» TASK TO COMPLETE: Return the lines of the data below starting at the one holding "perumahan berkualiti." and ending at the one holding "Der Link zum Transkript wirft einen 404.", word for word, leaving every picture out.
□ □ □
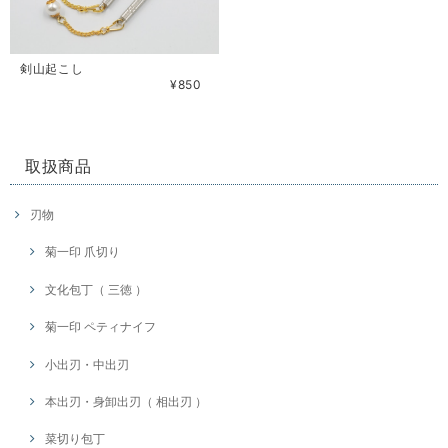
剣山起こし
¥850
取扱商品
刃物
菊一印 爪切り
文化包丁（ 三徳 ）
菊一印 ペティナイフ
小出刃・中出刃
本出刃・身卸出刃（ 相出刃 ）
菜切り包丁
□ □ □
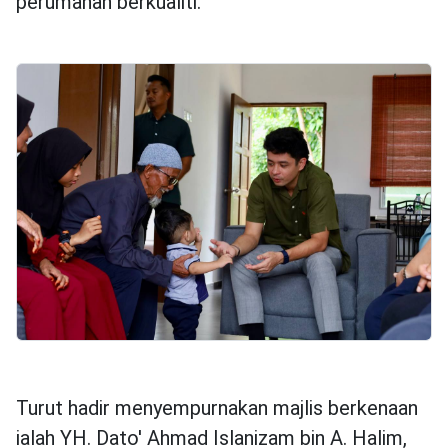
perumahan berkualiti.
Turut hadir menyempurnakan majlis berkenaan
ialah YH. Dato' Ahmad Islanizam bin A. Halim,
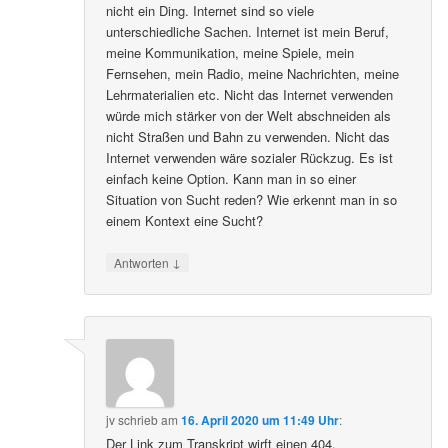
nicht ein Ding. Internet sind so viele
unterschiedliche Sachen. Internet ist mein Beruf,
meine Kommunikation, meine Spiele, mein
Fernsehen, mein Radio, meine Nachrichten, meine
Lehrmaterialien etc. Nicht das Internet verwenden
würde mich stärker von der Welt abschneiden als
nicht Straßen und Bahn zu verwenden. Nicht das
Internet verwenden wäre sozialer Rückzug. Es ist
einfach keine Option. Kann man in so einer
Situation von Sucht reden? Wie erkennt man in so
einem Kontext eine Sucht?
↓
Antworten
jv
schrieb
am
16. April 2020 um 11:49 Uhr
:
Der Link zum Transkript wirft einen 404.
□ □ □
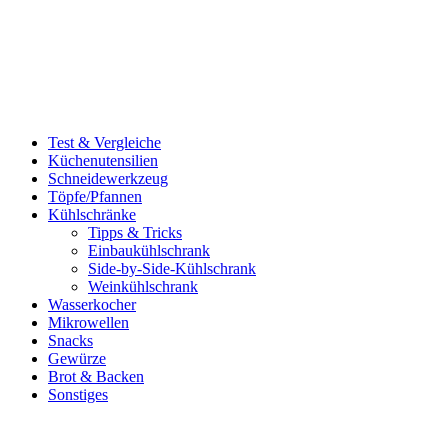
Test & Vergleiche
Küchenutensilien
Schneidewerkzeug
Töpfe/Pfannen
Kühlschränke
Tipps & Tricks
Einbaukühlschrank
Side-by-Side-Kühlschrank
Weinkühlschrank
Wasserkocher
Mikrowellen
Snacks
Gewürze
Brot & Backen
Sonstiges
□ □ □
» SOLUTION FOR THIS EXERCISE:
perumahan berkualiti.
Turut hadir menyempurnakan majlis berkenaan
ialah YH. Dato' Ahmad Islanizam bin A. Halim,
nicht ein Ding. Internet sind so viele
unterschiedliche Sachen. Internet ist mein Beruf,
meine Kommunikation, meine Spiele, mein
Fernsehen, mein Radio, meine Nachrichten, meine
Lehrmaterialien etc. Nicht das Internet verwenden
würde mich stärker von der Welt abschneiden als
nicht Straßen und Bahn zu verwenden. Nicht das
Internet verwenden wäre sozialer Rückzug. Es ist
einfach keine Option. Kann man in so einer
Situation von Sucht reden? Wie erkennt man in so
einem Kontext eine Sucht?
↓
Antworten
jv
schrieb
am
16. April 2020 um 11:49 Uhr
:
Der Link zum Transkript wirft einen 404.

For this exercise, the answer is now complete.